Independent Audit Finds Critical Vulnerabilities in Popular Password Manager Extensions
A comprehensive security audit of browser extensions for five major password managers has revealed critical vulnerabilities that could expose user credentials.
An independent security audit commissioned by the Electronic Frontier Foundation has uncovered critical vulnerabilities in browser extensions for five of the most popular password managers, potentially exposing millions of users to credential theft.
The audit, conducted by NCC Group, examined browser extensions for LastPass, 1Password, Bitwarden, Dashlane, and Keeper. While the severity of findings varied by vendor, all five extensions contained at least one high-severity vulnerability.
"Browser extensions operate in a highly privileged environment with access to sensitive data across all websites," said the audit report's lead author, Jennifer Fernick. "The attack surface is significant, and we found that not all vendors have adequately addressed the unique risks."
The most serious finding involved a vulnerability in one vendor's extension that could allow a malicious website to extract passwords from the user's vault without any user interaction.
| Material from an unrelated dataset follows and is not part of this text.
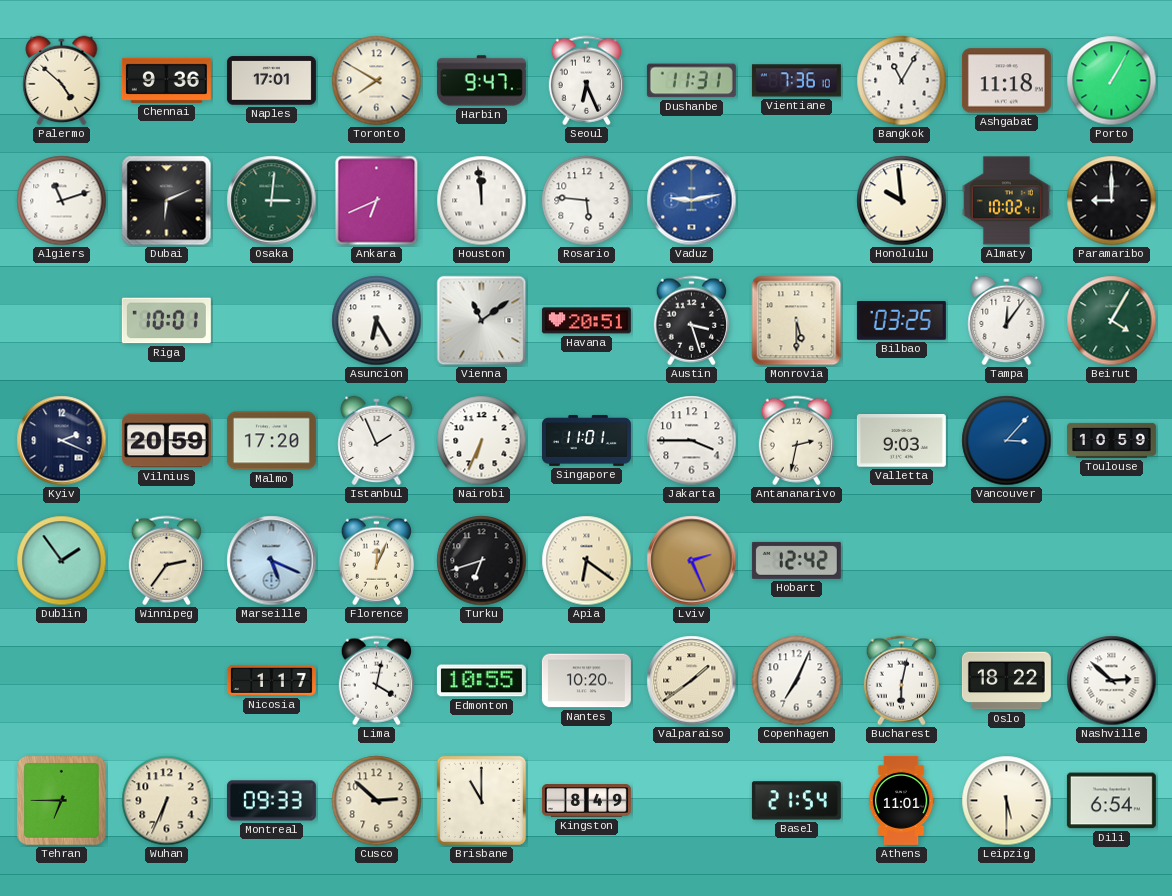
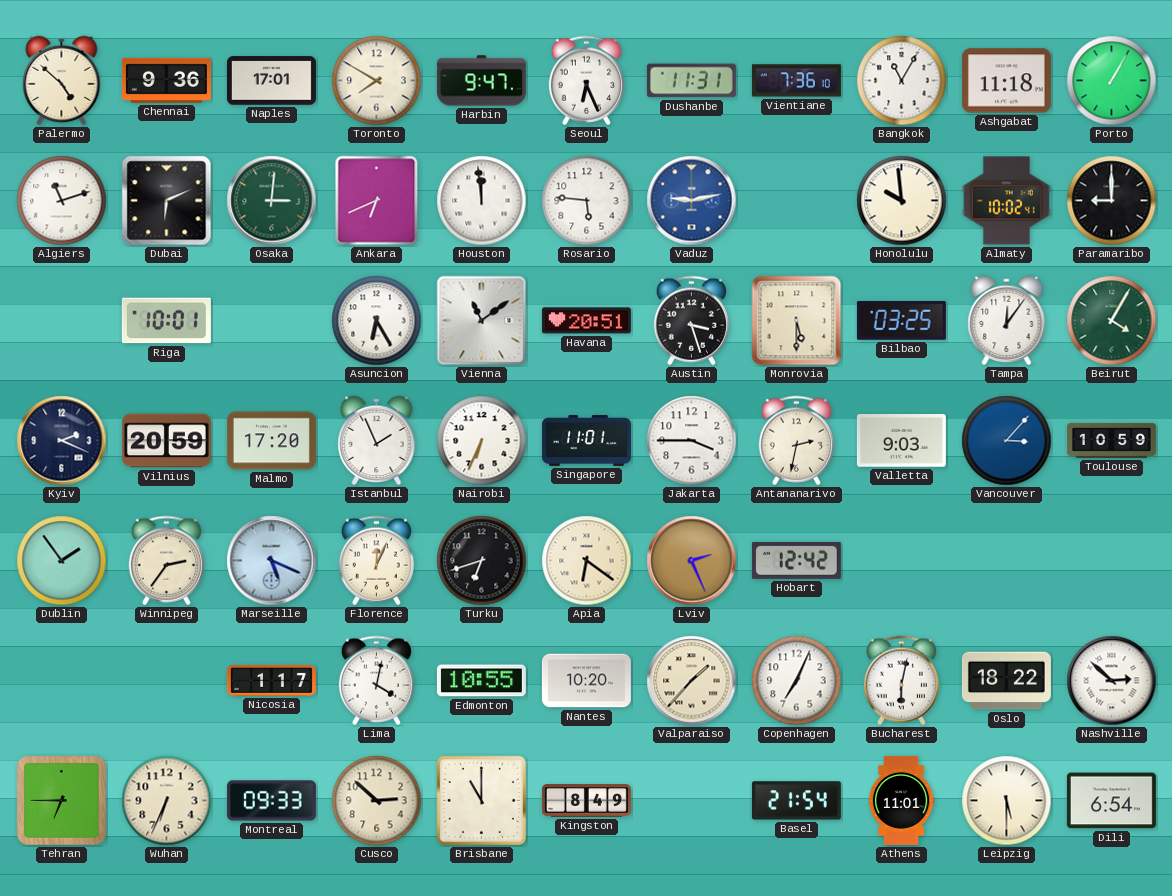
Valparaiso: 1:39 -> 1:37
The vendor has issued a patch and stated that there is no evidence of exploitation in the wild.
Other findings included clickjacking vulnerabilities, improper input validation, and weaknesses in how extensions communicate with native applications.
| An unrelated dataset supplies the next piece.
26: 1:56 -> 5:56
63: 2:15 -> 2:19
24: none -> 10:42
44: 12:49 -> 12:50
All five vendors were notified of the findings under a coordinated disclosure process and have issued patches addressing the identified vulnerabilities.
"Users should ensure their password manager extensions are updated to the latest versions," said EFF's Director of Cybersecurity Eva Galperin. "Despite these findings, password managers remain significantly more secure than password reuse or weak passwords."
The full audit report, including technical details and remediation guidance, is available on the EFF's website.